• Date: 11th January 2021
  • Location: Zoom Lecture
  • Time: 19:00 - 20:00
  • Cost: Free for members. £5 for Guests.

The lecture will concentrate on one branch of the many artistic genres which flourished in Russia from the mid 19th century onwards, namely Landscape Painting.

The second half of the 19th century was a time of artistic rebellion in Russia (and across Europe) and a time when Russian painting came into its own.

Some painters turned to critical realism and historical genre painting mostly criticizing Russian society, whilst those who turned to landscape painted the uplifting, often simple scenery with notes of hope and poetry.
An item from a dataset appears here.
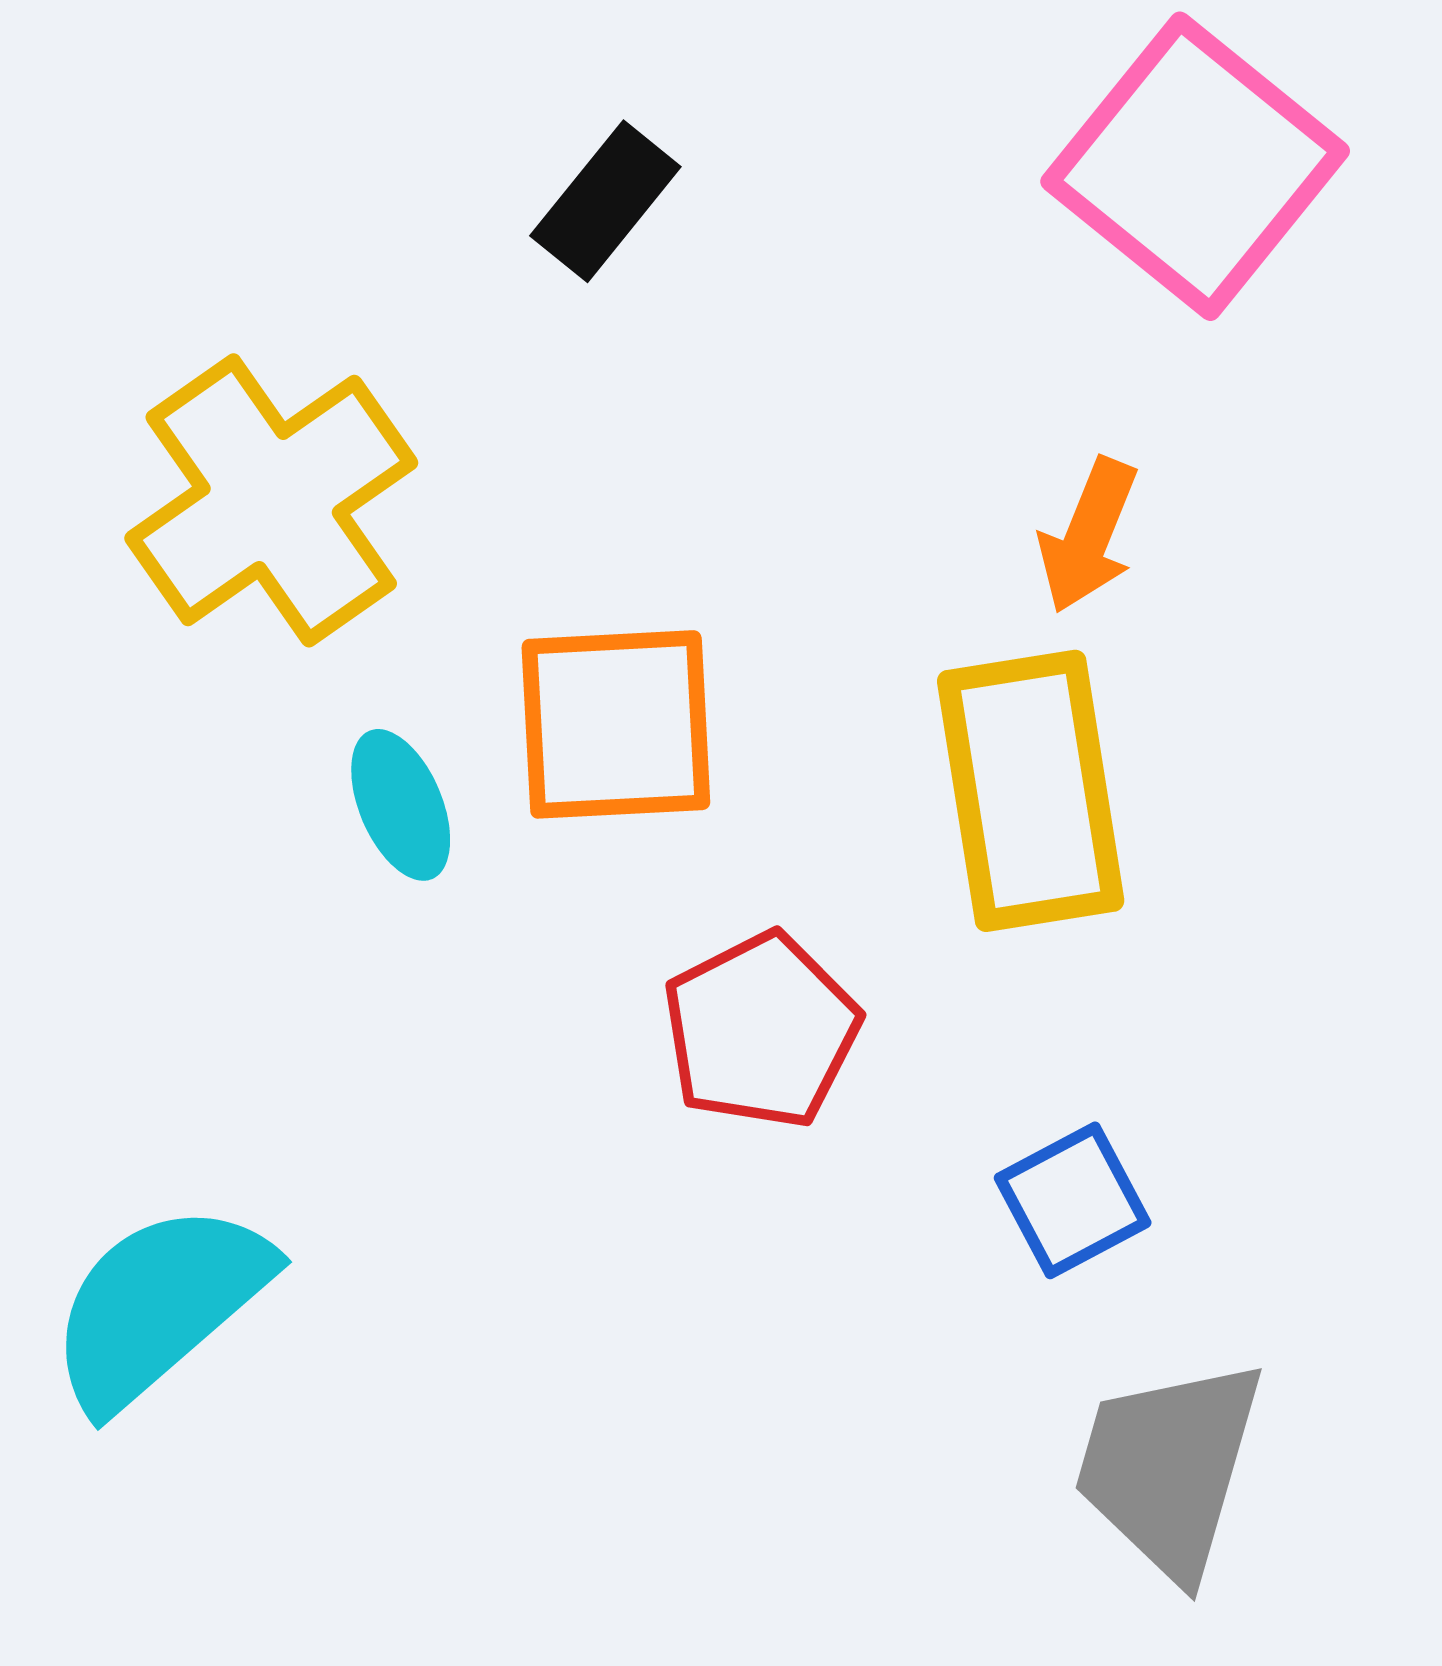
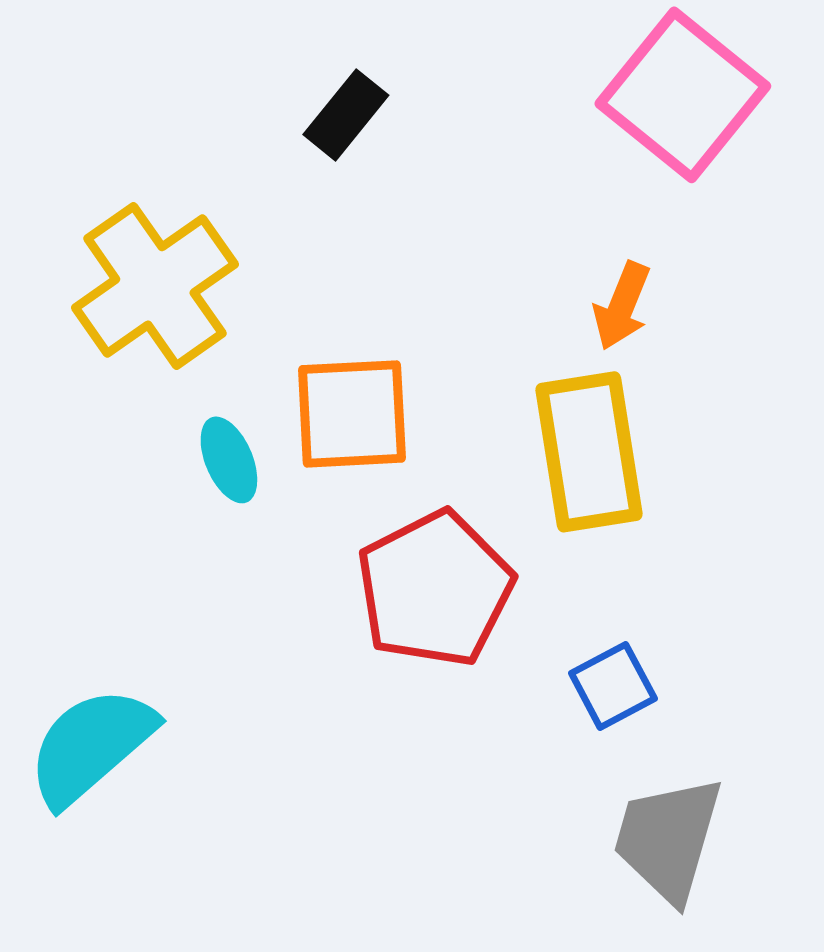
red pentagon: (761, 1031) -> (435, 589), size x1.4

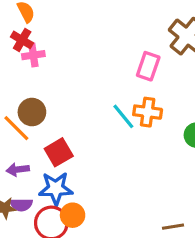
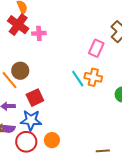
red cross: (22, 40) -> (18, 25), size x1.5
pink cross: (33, 55) -> (39, 33), moved
orange circle: (73, 215) -> (52, 140), moved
They painted the essence of the Russian land in all its spiritual glory and they did so with technical mastery that puts them on a par with European contemporaries.

The poetic, almost lyrical beauty in painting was new to Russian art, however it became the symbol of people’s soul that resonates within many Russians even today.

Lecturer Jane Angelini will look at the work of Aivazovsky, Russia’s most famous marine painter, Savrasov, perhaps the first Russian painter to use landscape to capture “mood” Shishkinknown as the “Russian Singer of the Forests”, Polenov, who captures the beauty of the Russian countryside with especial charm, Kuindzhi, possibly the best colourist of all and Levitan, whose landscapes have a simplified, mystical beauty of the land and is regarded as Russia’s greatest landscape painter.